- _About this exercise_
If a line in the records below holds the word "écrit", copy it.
*** Opening of Exercise data ***
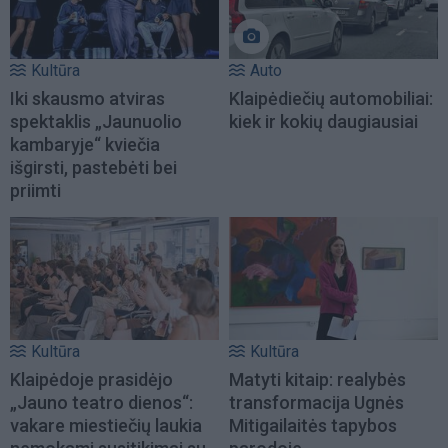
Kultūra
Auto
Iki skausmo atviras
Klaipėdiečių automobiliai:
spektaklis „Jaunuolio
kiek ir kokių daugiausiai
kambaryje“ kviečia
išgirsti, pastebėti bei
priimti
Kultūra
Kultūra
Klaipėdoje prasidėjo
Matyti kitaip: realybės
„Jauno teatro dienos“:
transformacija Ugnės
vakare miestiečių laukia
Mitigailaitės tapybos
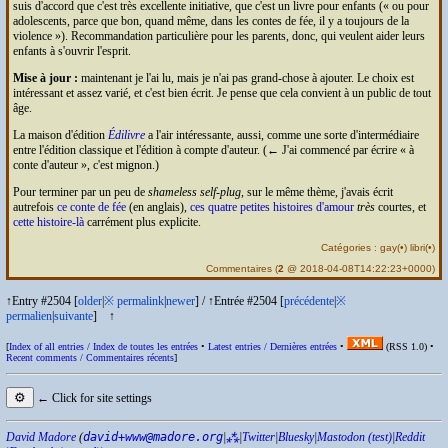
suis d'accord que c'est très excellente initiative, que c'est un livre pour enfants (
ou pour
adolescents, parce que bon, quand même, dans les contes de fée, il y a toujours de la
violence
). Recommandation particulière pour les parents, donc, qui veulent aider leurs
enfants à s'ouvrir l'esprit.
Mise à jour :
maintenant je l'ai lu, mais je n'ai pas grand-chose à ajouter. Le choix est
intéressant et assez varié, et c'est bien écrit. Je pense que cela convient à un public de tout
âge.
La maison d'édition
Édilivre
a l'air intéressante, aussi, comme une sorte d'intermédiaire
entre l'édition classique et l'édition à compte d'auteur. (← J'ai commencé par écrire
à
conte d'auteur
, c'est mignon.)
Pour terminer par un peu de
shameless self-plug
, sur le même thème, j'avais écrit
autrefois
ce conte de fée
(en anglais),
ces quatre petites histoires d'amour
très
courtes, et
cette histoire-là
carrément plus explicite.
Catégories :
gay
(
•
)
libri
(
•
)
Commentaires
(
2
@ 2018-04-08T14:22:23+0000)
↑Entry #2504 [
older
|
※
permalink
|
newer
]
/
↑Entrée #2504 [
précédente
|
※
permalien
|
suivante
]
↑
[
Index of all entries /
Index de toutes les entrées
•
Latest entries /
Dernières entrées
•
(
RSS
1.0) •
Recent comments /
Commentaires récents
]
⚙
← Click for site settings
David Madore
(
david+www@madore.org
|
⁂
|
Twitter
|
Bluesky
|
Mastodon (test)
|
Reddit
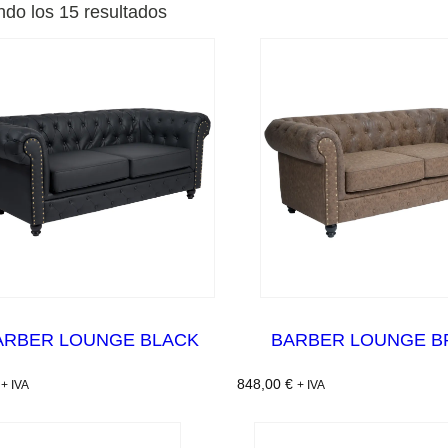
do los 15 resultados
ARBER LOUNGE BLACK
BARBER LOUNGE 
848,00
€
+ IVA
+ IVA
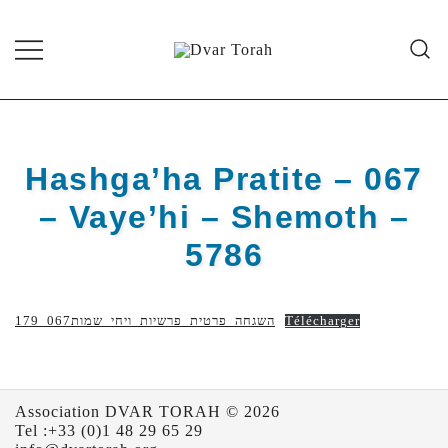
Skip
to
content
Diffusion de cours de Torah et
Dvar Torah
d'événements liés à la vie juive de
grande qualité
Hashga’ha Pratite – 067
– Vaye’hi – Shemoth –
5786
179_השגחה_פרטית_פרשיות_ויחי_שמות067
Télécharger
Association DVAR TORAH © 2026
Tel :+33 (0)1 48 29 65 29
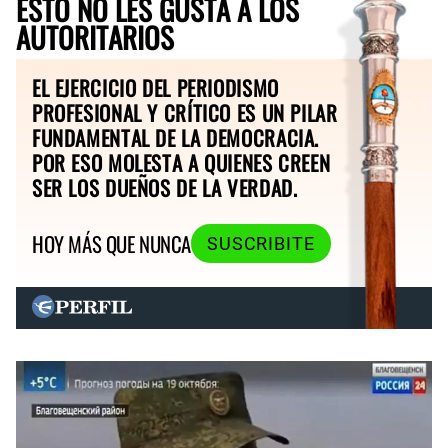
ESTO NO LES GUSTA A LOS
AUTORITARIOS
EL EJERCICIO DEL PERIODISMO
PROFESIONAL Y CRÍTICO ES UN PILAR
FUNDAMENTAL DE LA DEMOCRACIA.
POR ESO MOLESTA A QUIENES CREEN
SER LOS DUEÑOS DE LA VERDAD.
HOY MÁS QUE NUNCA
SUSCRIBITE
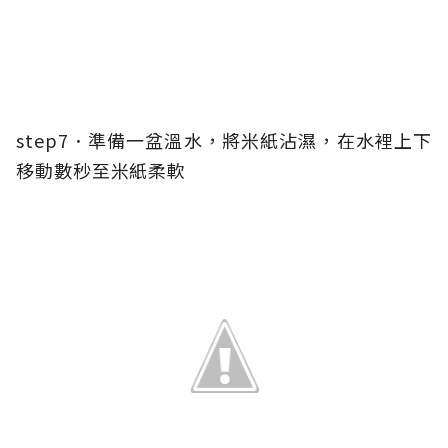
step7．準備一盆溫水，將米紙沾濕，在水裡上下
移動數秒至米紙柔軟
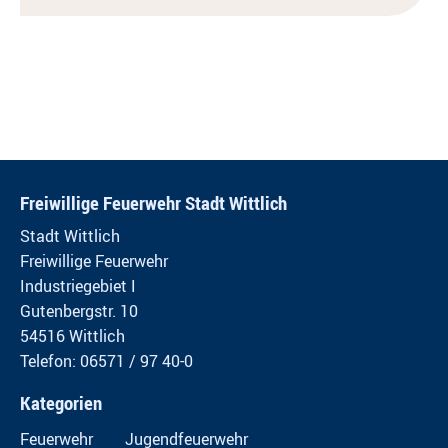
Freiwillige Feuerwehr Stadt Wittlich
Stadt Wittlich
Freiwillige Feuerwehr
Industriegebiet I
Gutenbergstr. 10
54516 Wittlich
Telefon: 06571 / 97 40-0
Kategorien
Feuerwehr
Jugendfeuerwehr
*** Close of Exercise data ***
- _Problem solution_
intéressant et assez varié, et c'est bien écrit. Je pense que cela convient à un public de tout
, sur le même thème, j'avais écrit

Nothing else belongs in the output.